There are 3 comments

  1. Margot

    Dear New Paltz:

    Prospect Street between Main and John Street is so brutally pot-hole butchered and has been, yet the town won’t pave the street.

    The town “code” and its approval process have kept a building and business owner from being able to complete their business on Main Street despite the fact that New Paltz is the party responsible for totally missing the details in their claim of exceeding the height restriction. This builidng sits empty, unfinished and sends a crazy negative message.

    The town “code” allows the Rock Yoga Building to have a hot mess of signage, yard “ornaments” and other stuff litering the visual landscape on Main Street.

    The town “code” allows the abandoned and grafitti covered diner at the Thruway to sit empty and be a drain on our local lack of tax revenue.

    The town “code” has held up CVS-Five Guys and the jobs, services, and tax revenue that we could be receiving from this property.

    The town “code” allows the old cup cake shop to sit empty, deteriorating, and holding up the prospect of new hotel rooms and a fresh building on that site.

    The town “code” doesn’t hold property owner accountable so we have acid-yello paint used on commercial builidings; we don’t encourage the China Restaurant to at least paint their building, and conceal the grease vents spraying the Chase parking lot with smoke and grease.

    Oh, and we do not have ANY reliable source of drinking water. For real.

    New Paltz needs to pull it’s head our of its ___________________ and stop blocking new positive projects; stop fighting the process that would benefit all of us…and yet they just choose to tinker and walk at a snail’s pace on historic review boards and PC nonsense.

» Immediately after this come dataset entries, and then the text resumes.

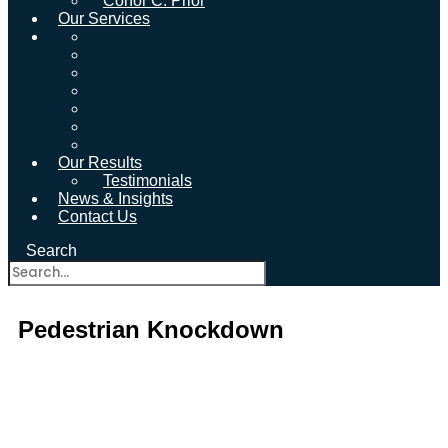
Conor C. Prior
Our Services
Our Results
Testimonials
News & Insights
Contact Us
Search
Pedestrian Knockdown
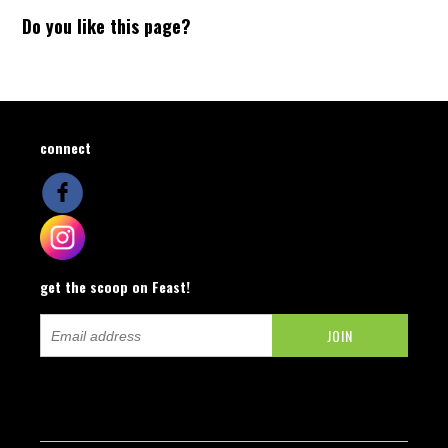
Do you like this page?
connect
get the scoop on Feast!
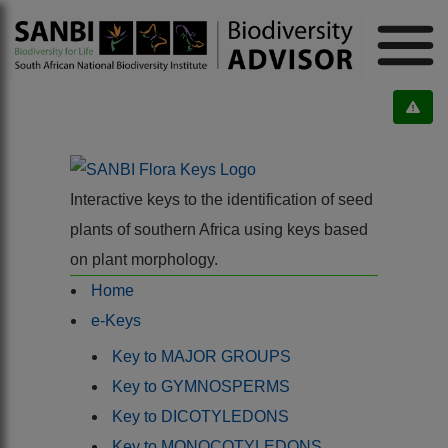
Interactive keys to the identification of seed
plants of southern Africa using keys based
on plant morphology.
Home
e-Keys
Key to MAJOR GROUPS
Key to GYMNOSPERMS
Key to DICOTYLEDONS
Key to MONOCOTYLEDONS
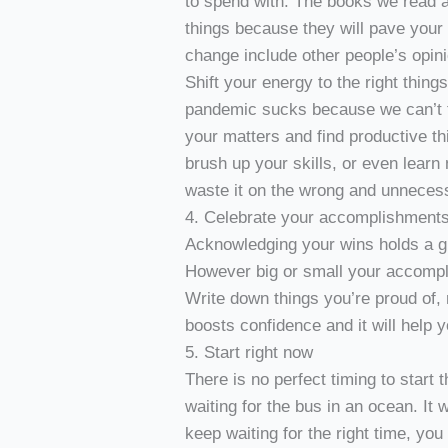
to spend with. The books we read a
things because they will pave you
change include other people’s opi
Shift your energy to the right thing
pandemic sucks because we can’t tra
your matters and find productive th
brush up your skills, or even learn 
waste it on the wrong and unnecess
4. Celebrate your accomplishment
Acknowledging your wins holds a gre
However big or small your accompl
Write down things you’re proud of, 
boosts confidence and it will help
5. Start right now
There is no perfect timing to start 
waiting for the bus in an ocean. It 
keep waiting for the right time, you 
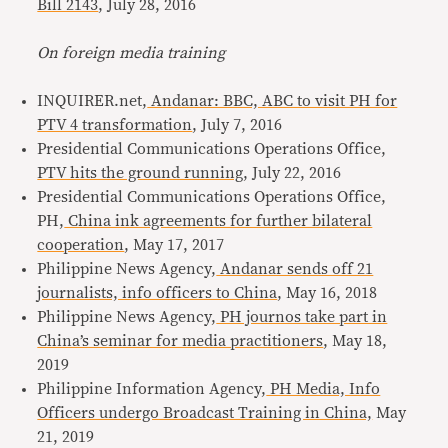
Bill 2143
, July 28, 2016
On foreign media training
INQUIRER.net,
Andanar: BBC, ABC to visit PH for
PTV 4 transformation
, July 7, 2016
Presidential Communications Operations Office,
PTV hits the ground running
, July 22, 2016
Presidential Communications Operations Office,
PH,
China ink agreements for further bilateral
cooperation
, May 17, 2017
Philippine News Agency,
Andanar sends off 21
journalists, info officers to China
, May 16, 2018
Philippine News Agency,
PH journos take part in
China’s seminar for media practitioners
, May 18,
2019
Philippine Information Agency,
PH Media, Info
Officers undergo Broadcast Training in China,
May
21, 2019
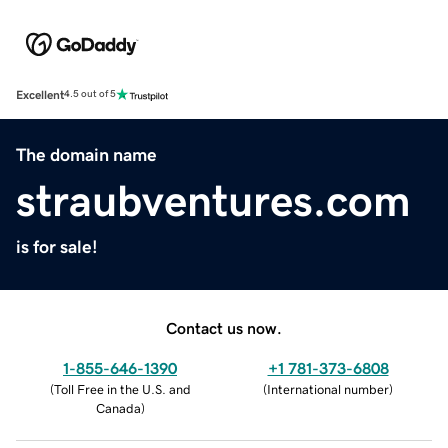
Excellent
4.5 out of 5
The domain name
straubventures.com
is for sale!
Contact us now.
1-855-646-1390
+1 781-373-6808
(
Toll Free in the U.S. and
(
International number
)
Canada
)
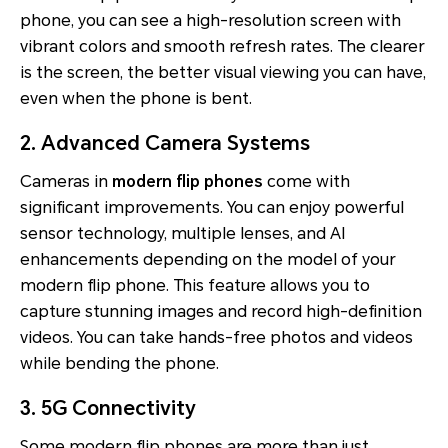
phone, you can see a high-resolution screen with
vibrant colors and smooth refresh rates. The clearer
is the screen, the better visual viewing you can have,
even when the phone is bent.
2. Advanced Camera Systems
Cameras in
modern flip phones
come with
significant improvements. You can enjoy powerful
sensor technology, multiple lenses, and AI
enhancements depending on the model of your
modern flip phone. This feature allows you to
capture stunning images and record high-definition
videos. You can take hands-free photos and videos
while bending the phone.
3. 5G Connectivity
Some modern flip phones are more than just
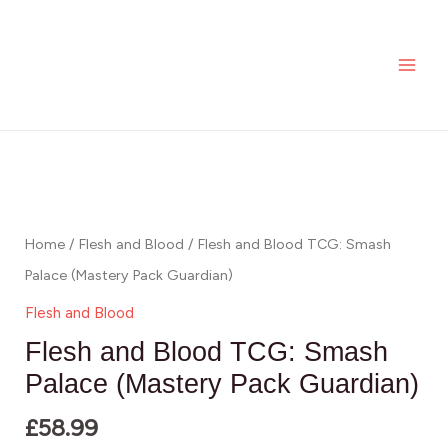
Skip
MAI
Blood
to
TCG:
ME
content
Smash
Palace
(Mastery
Flesh
Pack
and
Guardian)
Blood
quantity
TCG:
Home
/
Flesh and Blood
/ Flesh and Blood TCG: Smash
Smash
Palace (Mastery Pack Guardian)
Palace
Flesh and Blood
(Mastery
Flesh and Blood TCG: Smash
Pack
Palace (Mastery Pack Guardian)
Guardian)
£
58.99
quantity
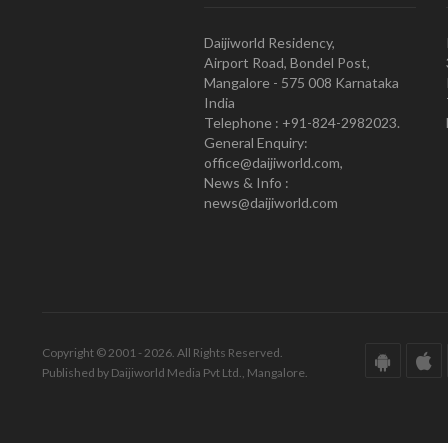
Daijiworld Residency,
Airport Road, Bondel Post,
Mangalore - 575 008 Karnataka
India
Telephone : +91-824-2982023.
General Enquiry:
office@daijiworld.com,
News & Info :
news@daijiworld.com
Copyright © 2001 - 2026. All Rights Reserved.
Published by Daijiworld Media Pvt Ltd., Mangalore.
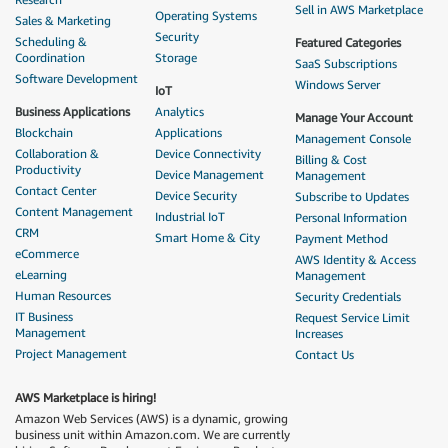
Sell in AWS Marketplace
Operating Systems
Sales & Marketing
Security
Scheduling &
Featured Categories
Coordination
Storage
SaaS Subscriptions
Software Development
Windows Server
IoT
Business Applications
Analytics
Manage Your Account
Blockchain
Applications
Management Console
Collaboration &
Device Connectivity
Billing & Cost
Productivity
Device Management
Management
Contact Center
Device Security
Subscribe to Updates
Content Management
Industrial IoT
Personal Information
CRM
Smart Home & City
Payment Method
eCommerce
AWS Identity & Access
eLearning
Management
Human Resources
Security Credentials
IT Business
Request Service Limit
Management
Increases
Project Management
Contact Us
AWS Marketplace is hiring!
Amazon Web Services (AWS) is a dynamic, growing
business unit within Amazon.com. We are currently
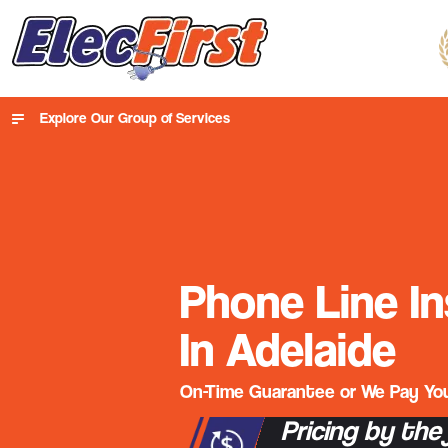
Explore Our Group of Services
Phone Line In
In Adelaide
On-Time Guarantee or We Pay You
Pricing by the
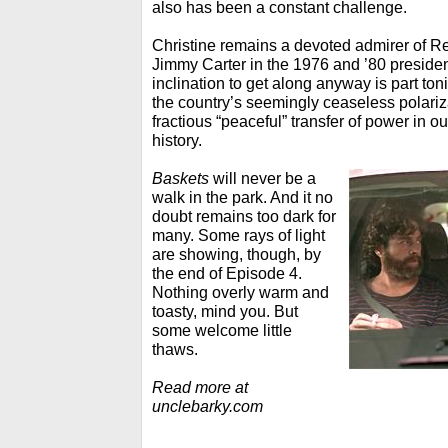
also has been a constant challenge.
Christine remains a devoted admirer of 
Jimmy Carter in the 1976 and ’80 president
inclination to get along anyway is part toni
the country’s seemingly ceaseless polariz
fractious “peaceful” transfer of power in 
history.
Baskets
will never be a
walk in the park. And it no
doubt remains too dark for
many. Some rays of light
are showing, though, by
the end of Episode 4.
Nothing overly warm and
toasty, mind you. But
some welcome little
thaws.
Read more at
unclebarky.com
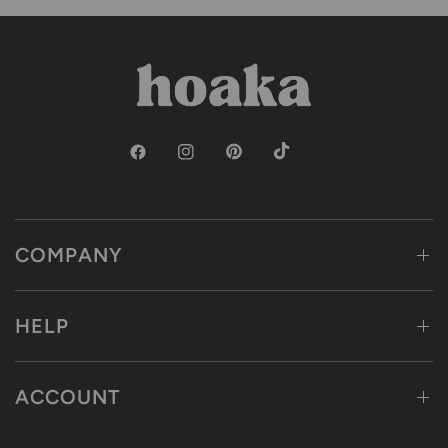
COMPANY
HELP
ACCOUNT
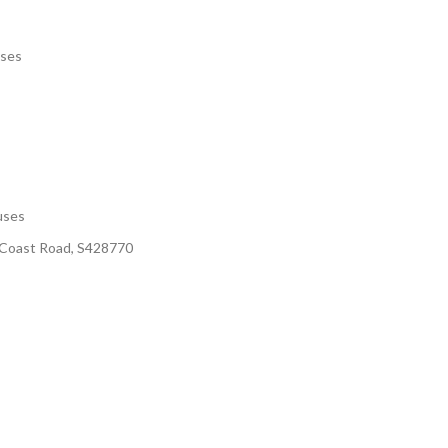
uses
uses
t Coast Road, S428770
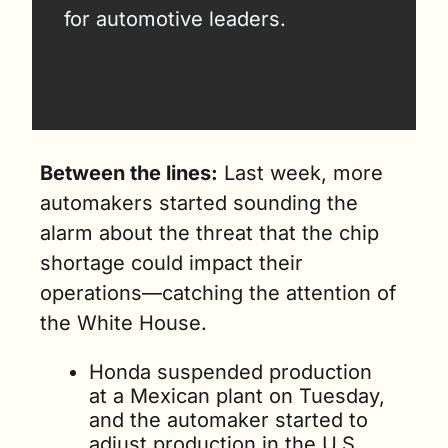
for automotive leaders.
Between the lines:
 Last week, more 
automakers started sounding the 
alarm about the threat that the chip 
shortage could impact their 
operations—catching the attention of 
the White House.
Honda suspended production 
at a Mexican plant on Tuesday, 
and the automaker started to 
adjust production in the U.S. 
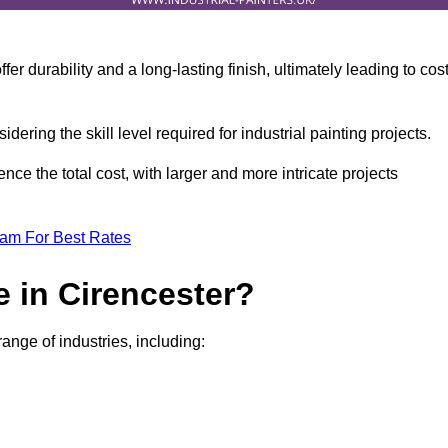
r durability and a long-lasting finish, ultimately leading to cos
idering the skill level required for industrial painting projects.
nce the total cost, with larger and more intricate projects
eam For Best Rates
 in Cirencester?
range of industries, including:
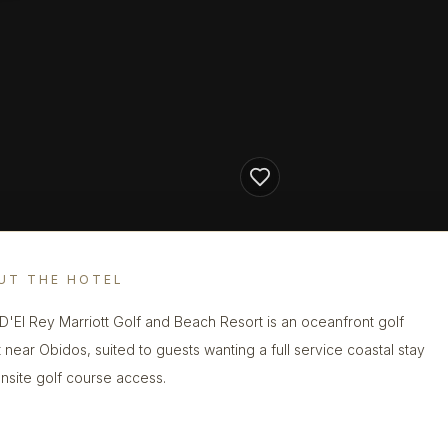
UT THE HOTEL
 D'El Rey Marriott Golf and Beach Resort is an oceanfront golf
t near Obidos, suited to guests wanting a full service coastal stay
onsite golf course access.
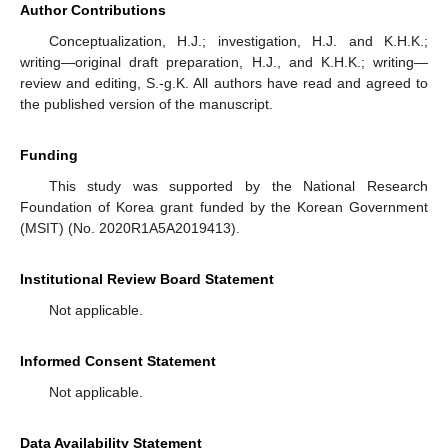
Author Contributions
Conceptualization, H.J.; investigation, H.J. and K.H.K.;
writing—original draft preparation, H.J., and K.H.K.; writing—
review and editing, S.-g.K. All authors have read and agreed to
the published version of the manuscript.
Funding
This study was supported by the National Research
Foundation of Korea grant funded by the Korean Government
(MSIT) (No. 2020R1A5A2019413).
Institutional Review Board Statement
Not applicable.
Informed Consent Statement
Not applicable.
Data Availability Statement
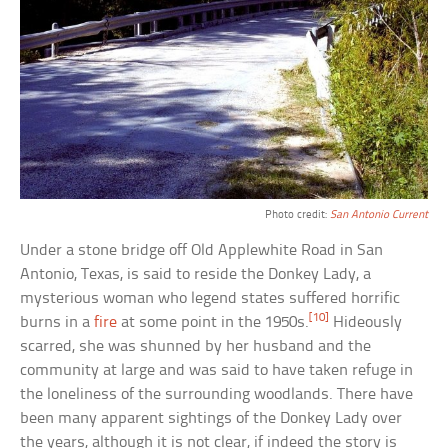
Photo credit:
San Antonio Current
Under a stone bridge off Old Applewhite Road in San
Antonio, Texas, is said to reside the Donkey Lady, a
mysterious woman who legend states suffered horrific
[10]
burns in a
fire
at some point in the 1950s.
Hideously
scarred, she was shunned by her husband and the
community at large and was said to have taken refuge in
the loneliness of the surrounding woodlands. There have
been many apparent sightings of the Donkey Lady over
the years, although it is not clear, if indeed the story is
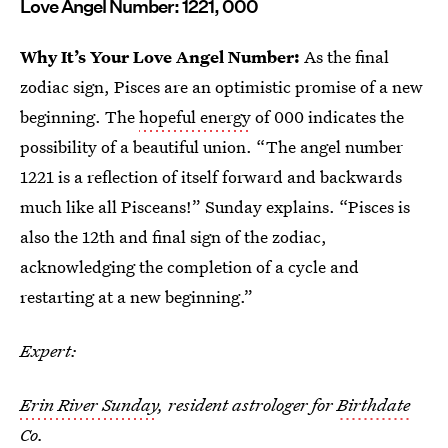
Love Angel Number: 1221, 000
Why It’s Your Love Angel Number:
As the final
zodiac sign, Pisces are an optimistic promise of a new
beginning. The
hopeful energy
of 000 indicates the
possibility of a beautiful union. “The angel number
1221 is a reflection of itself forward and backwards
much like all Pisceans!” Sunday explains. “Pisces is
also the 12th and final sign of the zodiac,
acknowledging the completion of a cycle and
restarting at a new beginning.”
Expert:
Erin River Sunday
, resident astrologer for
Birthdate
Co.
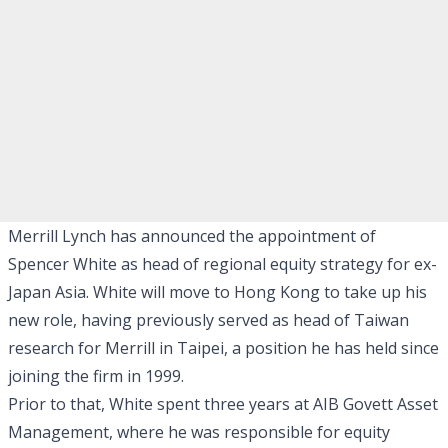
Merrill Lynch has announced the appointment of
Spencer White as head of regional equity strategy for ex-
Japan Asia. White will move to Hong Kong to take up his
new role, having previously served as head of Taiwan
research for Merrill in Taipei, a position he has held since
joining the firm in 1999.
Prior to that, White spent three years at AIB Govett Asset
Management, where he was responsible for equity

    Where the hell is our leadership, our vision, and our future???!?!?!?!?!??!?!?!?!??!?!?

    1. Just Braying

      Prospect street between Main Street and john street is in the village, not the town. Prospect becomes town on the north side of Henry W.
      The former yarns on main street is in the village, not the town.
      The college diner is paying the same taxes now as it was before it was closed. It uses Sewer 6 district, which is town run and has nothing to do with the village’s sewer treatment plant .
      The proposed CVS store is classified by the town assessor as “wetlands” and is federally protected. That land used to be owned by the County, which paid no taxes on it. Now that land pays taxes, but cannot be developed without getting potable water from the Village, which is why a village landlord sits at the head of the Town’s planning board and is a town employee simultaneously.
      The cup-cake shop is still paying the same real property taxes it did before it was closed, and there is no reason for the owner to do nothing with his property if he so chooses.
      The China restaurant is in the village, not the town.
      In 1970, the city of new york water bureau announced that 50 years hence, all the 75 municipalities that get water from them should build a back-up water system by the year 2020. Of the 75, 74 did, but not the village of new Paltz.
      An historian is a prophet in reverse.
      If you need vision, see an optometrist. In the future, you can see the leadership at town board meetings, zoning board meetings, planning board meetings and village trustee meetings, village planning board meetings and village zoning board meetings. The Board of Assessment Review meeting is at the end of May, once a year, not held in public as required, by law but sequestered in a private conference room up at the buildings by the town dump. The village has no dump of its own, but does have spring and fall pickups, When the town tried an annual pickup, a local business dumped all its used tires out at 1 miller lane, and the cost of removing them was so high. it broke the budge and the town never had a spring pickup again.

      The village and town thrive on the confusion of the town and village taxpayers and that’s just how they like it in order to prosper for themselves.
      As they say in tag “You’re it.”